* _WHAT THE EXERCISE ASKS_:
Select all lines holding the word "évvel" from the entries that follow.

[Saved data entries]
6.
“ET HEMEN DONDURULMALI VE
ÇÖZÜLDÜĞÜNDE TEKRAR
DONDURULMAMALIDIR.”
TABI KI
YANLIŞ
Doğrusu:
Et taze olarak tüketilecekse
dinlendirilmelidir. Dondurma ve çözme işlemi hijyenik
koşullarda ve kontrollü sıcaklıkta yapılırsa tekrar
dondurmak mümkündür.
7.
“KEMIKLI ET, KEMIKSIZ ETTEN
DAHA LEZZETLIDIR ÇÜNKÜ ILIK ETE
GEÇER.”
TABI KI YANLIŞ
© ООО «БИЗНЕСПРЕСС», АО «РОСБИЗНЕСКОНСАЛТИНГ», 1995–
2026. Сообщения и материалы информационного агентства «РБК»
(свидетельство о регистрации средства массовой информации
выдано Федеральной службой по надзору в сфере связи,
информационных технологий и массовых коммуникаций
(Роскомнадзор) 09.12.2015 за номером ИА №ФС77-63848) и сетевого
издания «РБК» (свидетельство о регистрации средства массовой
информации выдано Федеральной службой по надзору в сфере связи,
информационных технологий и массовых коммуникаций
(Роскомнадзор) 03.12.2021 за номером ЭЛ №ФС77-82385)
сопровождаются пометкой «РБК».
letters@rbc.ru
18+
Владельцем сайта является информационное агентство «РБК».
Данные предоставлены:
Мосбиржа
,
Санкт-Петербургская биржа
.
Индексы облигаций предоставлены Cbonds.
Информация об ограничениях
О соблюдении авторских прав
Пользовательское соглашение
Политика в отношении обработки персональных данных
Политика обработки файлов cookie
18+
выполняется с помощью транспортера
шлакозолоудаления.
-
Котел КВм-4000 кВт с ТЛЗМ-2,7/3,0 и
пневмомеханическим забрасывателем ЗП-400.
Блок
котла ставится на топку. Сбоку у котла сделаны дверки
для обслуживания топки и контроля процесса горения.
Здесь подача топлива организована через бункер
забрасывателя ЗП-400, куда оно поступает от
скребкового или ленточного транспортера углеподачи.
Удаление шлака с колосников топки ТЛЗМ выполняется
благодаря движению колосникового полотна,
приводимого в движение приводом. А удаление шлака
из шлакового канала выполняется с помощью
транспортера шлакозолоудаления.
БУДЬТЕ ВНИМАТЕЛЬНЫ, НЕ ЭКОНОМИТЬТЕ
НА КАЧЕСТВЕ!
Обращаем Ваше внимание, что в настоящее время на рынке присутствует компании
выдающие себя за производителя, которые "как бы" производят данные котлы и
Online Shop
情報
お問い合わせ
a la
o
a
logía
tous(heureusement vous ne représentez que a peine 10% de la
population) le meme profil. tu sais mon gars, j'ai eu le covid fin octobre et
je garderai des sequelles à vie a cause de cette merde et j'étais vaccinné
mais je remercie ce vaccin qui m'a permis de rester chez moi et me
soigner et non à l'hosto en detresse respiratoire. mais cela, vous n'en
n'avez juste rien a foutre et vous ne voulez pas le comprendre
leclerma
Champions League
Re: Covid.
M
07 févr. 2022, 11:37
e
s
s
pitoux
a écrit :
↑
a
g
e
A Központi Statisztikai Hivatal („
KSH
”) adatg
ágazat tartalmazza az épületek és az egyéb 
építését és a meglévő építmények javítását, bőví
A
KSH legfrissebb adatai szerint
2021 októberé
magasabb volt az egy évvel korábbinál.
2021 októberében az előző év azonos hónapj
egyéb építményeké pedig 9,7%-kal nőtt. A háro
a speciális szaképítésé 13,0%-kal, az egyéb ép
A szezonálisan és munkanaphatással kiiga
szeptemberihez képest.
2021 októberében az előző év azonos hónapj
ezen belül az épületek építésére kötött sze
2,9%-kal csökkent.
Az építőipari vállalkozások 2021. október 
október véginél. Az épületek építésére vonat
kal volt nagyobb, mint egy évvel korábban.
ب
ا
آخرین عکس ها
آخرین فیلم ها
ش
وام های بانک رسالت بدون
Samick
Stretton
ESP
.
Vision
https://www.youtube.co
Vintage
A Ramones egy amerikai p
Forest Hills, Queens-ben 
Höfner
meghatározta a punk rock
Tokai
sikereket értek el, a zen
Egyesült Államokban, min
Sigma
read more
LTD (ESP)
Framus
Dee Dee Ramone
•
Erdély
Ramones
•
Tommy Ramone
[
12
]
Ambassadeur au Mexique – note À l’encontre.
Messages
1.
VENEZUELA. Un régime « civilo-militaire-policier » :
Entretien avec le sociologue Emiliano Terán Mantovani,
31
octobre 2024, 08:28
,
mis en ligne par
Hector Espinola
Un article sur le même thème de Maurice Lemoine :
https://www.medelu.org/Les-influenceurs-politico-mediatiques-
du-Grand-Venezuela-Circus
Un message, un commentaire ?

* _OUTPUT OF THE EXERCISE_:
magasabb volt az egy évvel korábbinál.
kal volt nagyobb, mint egy évvel korábban.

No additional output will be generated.